Seasoned Canes: Fans Share Their Stories
Javier Rivero
The nightmare stories of losses must have resonated, because even after 18 years of being together, Javier Rivero’s wife, Kennya Rivero, has still never attended a Hurricanes Football game with her husband.
Rivero remembers when Kennya booked a Paris trip for the fall of 2016, surprising her husband in the process.
The bad news?
The trip coincided with Miami’s matchup against Florida State – meaning there was no way he could attend.
“She looked like she was going to kill me,” Rivero said. “At that point, I said, ‘This might cause me a divorce.’ I told my son he could take a friend instead.”
Rivero, who relocated to Georgia from 2006 to 2014 before moving back to south Florida, listened to Joe Zagacki and Don Bailey Jr.’s call of the game on a radio app on his phone beginning at 2 a.m. He heard it all – including the blocked extra point.
“It’s 6 a.m. in Paris and I’m cursing and screaming. My wife said, ‘See? This is why I don’t go to games with you.’”
Instead, Rivero attends games with his son, Joshua, and daughter, Gabriela. Though he has passed along his fandom to the next generation, Rivero became a diehard on his own in the early 1980s in a family full of baseball fans.
Watching a little black-and-white TV in 1983 as a 12-year-old boy, Rivero calls Nebraska’s failed two-point conversion as a “vivid” memory.
“From that moment on, I was begging my parents, ‘I want to go to a game, I want to go to a game,’” Rivero said.
He attended his first game in 1986, when his cousin Patricia brought him. From then, he was hooked. For years, Rivero and friends split the “family plan” at the Orange Bowl – two adults and three kids for $100.
“The Hurricanes are my passion. Anyone who knows me knows that Miami means everything to me,” Rivero said.
Elizabeth Dominguez
As it does with many kids, Elizabeth Dominguez’ love for the sport started with tag football on the playground.

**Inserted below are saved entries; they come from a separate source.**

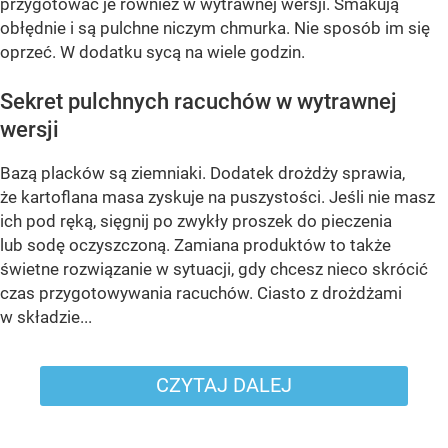
przygotować je również w wytrawnej wersji. Smakują
obłędnie i są pulchne niczym chmurka. Nie sposób im się
oprzeć. W dodatku sycą na wiele godzin.
Sekret pulchnych racuchów w wytrawnej
wersji
Bazą placków są ziemniaki. Dodatek drożdży sprawia,
że kartoflana masa zyskuje na puszystości. Jeśli nie masz
ich pod ręką, sięgnij po zwykły proszek do pieczenia
lub sodę oczyszczoną. Zamiana produktów to także
świetne rozwiązanie w sytuacji, gdy chcesz nieco skrócić
czas przygotowywania racuchów. Ciasto z drożdżami
w składzie...
CZYTAJ DALEJ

Disinterested in running the lemonade stand, Dominguez opted for the field with the boys. Growing up in a neighborhood of two girls and 15 boys, she learned quickly how to hold her own.
“When I was 12 or 13 years old, I had three or four older cousins that graduated from UM,” Dominguez said. “We grew up in Miami Shores. Through our family, we of course picked the home team, so Miami Football was it for me.”
Dominguez herself eventually attended UM, graduating with a chemistry degree in 1991. Her passion has never wavered, and she spent nearly a decade converting one of her best friends, Anna, to join her side.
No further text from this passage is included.